Page-wise PDF to Markdown extraction with text extraction, OCR, LLM fallback, and progress metadata.

`pagewise-pdf-extractor` is a Python package and CLI for converting PDFs into deterministic page-level Markdown files. It routes each page through embedded-text extraction, scanned-page OCR, and optional vision-model fallback, then returns structured results for RAG and document-processing pipelines.

## What It Does

- Extracts text-native PDF pages with PyMuPDF.
- Extracts scanned/image pages with Marker.
- Falls back to Ollama vision OCR when configured OCR fails.
- Writes one UTF-8 Markdown file per page.
- Writes atomic `progress.json` with provider attempts, status, config hash, source hash, and page metadata.
- Exposes a library API for applications and a CLI for operators.
- Keeps local processing as the default; remote services are only used if explicitly configured.

## Status

`v0.1.1` is the current public release.
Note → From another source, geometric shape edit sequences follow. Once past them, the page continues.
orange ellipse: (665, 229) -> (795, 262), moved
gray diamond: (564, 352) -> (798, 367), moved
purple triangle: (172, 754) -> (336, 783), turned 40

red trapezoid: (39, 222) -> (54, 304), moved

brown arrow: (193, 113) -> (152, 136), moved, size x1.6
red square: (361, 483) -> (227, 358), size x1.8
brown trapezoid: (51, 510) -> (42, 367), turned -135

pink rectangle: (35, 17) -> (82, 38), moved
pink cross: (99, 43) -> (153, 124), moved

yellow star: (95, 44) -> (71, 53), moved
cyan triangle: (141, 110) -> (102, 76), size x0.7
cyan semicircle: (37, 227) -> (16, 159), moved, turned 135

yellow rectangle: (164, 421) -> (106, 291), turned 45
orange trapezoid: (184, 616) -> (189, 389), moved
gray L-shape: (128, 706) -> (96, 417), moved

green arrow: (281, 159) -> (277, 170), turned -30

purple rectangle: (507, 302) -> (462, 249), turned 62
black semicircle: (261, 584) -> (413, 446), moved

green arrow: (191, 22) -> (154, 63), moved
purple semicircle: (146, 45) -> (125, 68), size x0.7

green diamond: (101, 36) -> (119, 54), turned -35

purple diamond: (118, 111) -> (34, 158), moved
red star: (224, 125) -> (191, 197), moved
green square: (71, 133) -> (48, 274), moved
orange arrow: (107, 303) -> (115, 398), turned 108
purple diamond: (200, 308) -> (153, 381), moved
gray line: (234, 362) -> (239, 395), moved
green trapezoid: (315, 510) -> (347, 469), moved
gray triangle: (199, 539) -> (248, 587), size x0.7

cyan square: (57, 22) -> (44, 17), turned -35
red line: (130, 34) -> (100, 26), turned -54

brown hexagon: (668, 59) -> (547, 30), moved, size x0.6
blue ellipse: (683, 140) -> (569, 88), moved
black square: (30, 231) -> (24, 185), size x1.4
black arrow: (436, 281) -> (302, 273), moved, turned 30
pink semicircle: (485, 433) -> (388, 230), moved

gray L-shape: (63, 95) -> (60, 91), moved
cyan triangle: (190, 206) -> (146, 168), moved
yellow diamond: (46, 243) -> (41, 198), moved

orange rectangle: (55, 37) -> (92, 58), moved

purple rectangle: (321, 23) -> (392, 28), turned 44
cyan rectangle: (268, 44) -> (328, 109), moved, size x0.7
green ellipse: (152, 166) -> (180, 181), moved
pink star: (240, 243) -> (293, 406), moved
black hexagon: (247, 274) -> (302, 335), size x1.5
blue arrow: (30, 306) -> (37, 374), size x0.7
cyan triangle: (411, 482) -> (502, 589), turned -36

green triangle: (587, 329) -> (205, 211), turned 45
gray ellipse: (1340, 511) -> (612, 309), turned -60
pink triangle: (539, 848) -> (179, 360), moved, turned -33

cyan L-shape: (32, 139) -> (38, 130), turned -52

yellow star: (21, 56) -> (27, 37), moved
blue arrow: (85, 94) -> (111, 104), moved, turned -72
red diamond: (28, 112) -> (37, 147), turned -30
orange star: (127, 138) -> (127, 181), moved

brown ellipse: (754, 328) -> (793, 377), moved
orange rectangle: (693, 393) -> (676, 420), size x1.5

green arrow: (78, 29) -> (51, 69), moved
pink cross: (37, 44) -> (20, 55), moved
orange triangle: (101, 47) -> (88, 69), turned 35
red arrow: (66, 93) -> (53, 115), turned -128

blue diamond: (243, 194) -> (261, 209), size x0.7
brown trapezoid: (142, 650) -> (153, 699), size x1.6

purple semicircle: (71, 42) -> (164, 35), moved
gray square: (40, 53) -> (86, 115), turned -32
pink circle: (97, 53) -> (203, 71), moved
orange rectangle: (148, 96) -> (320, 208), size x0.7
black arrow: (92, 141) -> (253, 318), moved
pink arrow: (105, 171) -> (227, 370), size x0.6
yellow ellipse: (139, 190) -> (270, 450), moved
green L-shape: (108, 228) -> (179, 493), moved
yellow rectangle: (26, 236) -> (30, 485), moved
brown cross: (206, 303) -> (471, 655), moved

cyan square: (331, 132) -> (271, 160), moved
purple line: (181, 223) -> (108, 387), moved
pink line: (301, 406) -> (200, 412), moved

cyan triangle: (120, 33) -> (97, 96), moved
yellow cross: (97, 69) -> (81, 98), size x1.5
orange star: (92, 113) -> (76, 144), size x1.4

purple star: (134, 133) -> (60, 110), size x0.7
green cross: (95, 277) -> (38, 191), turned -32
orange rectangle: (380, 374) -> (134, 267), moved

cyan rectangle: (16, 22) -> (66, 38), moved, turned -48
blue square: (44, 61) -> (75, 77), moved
The public API is intended for early downstream use by applications that need page-wise PDF extraction, but the project is still pre-`1.0`.

## Install

From PyPI after publication:

```powershell
python -m pip install pagewise-pdf-extractor
```

Pinned Git dependency:

```txt
pagewise-pdf-extractor @ git+https://github.com/ebmurha/pagewise-pdf-extractor.git@v0.1.1
```

Local development:

```powershell
python -m pip install -e D:\Developer\Projects\pagewise-pdf-extractor
```

Runtime dependencies are declared in `pyproject.toml`. OCR providers also require local binaries:

- `marker_single` for Marker OCR
- `ollama` for Ollama fallback
- `pdftoppm` for rendering pages passed to Ollama

Check the local environment:

```powershell
pagewise-pdf-extractor --validate-environment
```

## Quickstart

CLI:

```powershell
pagewise-pdf-extractor document.pdf --output-root output
```

Python:

```python
from pathlib import Path

from pagewise_pdf_extractor import ExtractionConfig, process_pdf, validate_environment

config = ExtractionConfig(
    text_provider="pymupdf",
    ocr_provider="marker",
    fallback_provider="ollama",
    fallback_enabled=True,
    ollama_model="deepseek-ocr",
)

report = validate_environment(config)
if report.has_fatal_errors:
    raise RuntimeError(report.summary)

result = process_pdf(
    input_pdf=Path("document.pdf"),
    output_root=Path("output"),
    config=config,
)
```

Public import contract:

```python
from pagewise_pdf_extractor import (
    ExtractionConfig,
    ExtractionResult,
    process_pdf,
    validate_environment,
)
```

## Output

Default layout:

```text
output/
  <input_sha256>/
    page_0001.md
    page_0002.md
    progress.json
```

Successful page:

```markdown
# Page N

<provider markdown content>
```

Failed page:

```markdown
# Page N

OCR FAILED

Error: <error_message>
```

## Provider Routing

Default page-level routing:

1. Try embedded text extraction with PyMuPDF.
2. Accept embedded text when it meets configured quality thresholds.
3. Use Marker OCR when embedded text is absent, low quality, or `force_ocr=True`.
4. Use Ollama fallback when Marker fails or returns unusable output and fallback is enabled.
5. Write failure Markdown if all configured providers fail.

## Documentation

- [API reference](docs/API.md)
- [Configuration reference](docs/CONFIGURATION.md)
- [Environment and provider setup](docs/ENVIRONMENT.md)
- [Integration guide](docs/INTEGRATION.md)
- [Packaging and naming guide](docs/PACKAGING.md)
- [Releases and versioning](docs/RELEASE.md)
- [Changelog](CHANGELOG.md)
- [Release notes](docs/releases/v0.1.0.md)
- [Contributing](CONTRIBUTING.md)
- [Security](SECURITY.md)

## Tests

```powershell
python -m unittest discover -s tests -p "test_*.py"
python -c "from pagewise_pdf_extractor import ExtractionConfig, process_pdf, validate_environment; print('ok')"
pagewise-pdf-extractor --help
```

## Future Goals

Future work should preserve the public API, keep provider behavior explicit, and add new providers or extraction quality improvements behind documented configuration.